Transcribed page contents:

*****

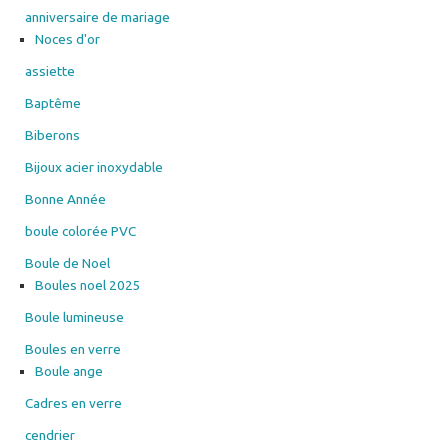
la
anniversaire de mariage
page
Noces d'or
du
assiette
produit
Baptême
Biberons
Bijoux acier inoxydable
Bonne Année
boule colorée PVC
Boule de Noel
Boules noel 2025
Boule lumineuse
Boules en verre
Boule ange
Cadres en verre
cendrier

*****

• YOUR TASK:
Restate the data word for word and exclude every picture.

• WORKED SOLUTION:
la
anniversaire de mariage
page
Noces d'or
du
assiette
produit
Baptême
Biberons
Bijoux acier inoxydable
Bonne Année
boule colorée PVC
Boule de Noel
Boules noel 2025
Boule lumineuse
Boules en verre
Boule ange
Cadres en verre
cendrier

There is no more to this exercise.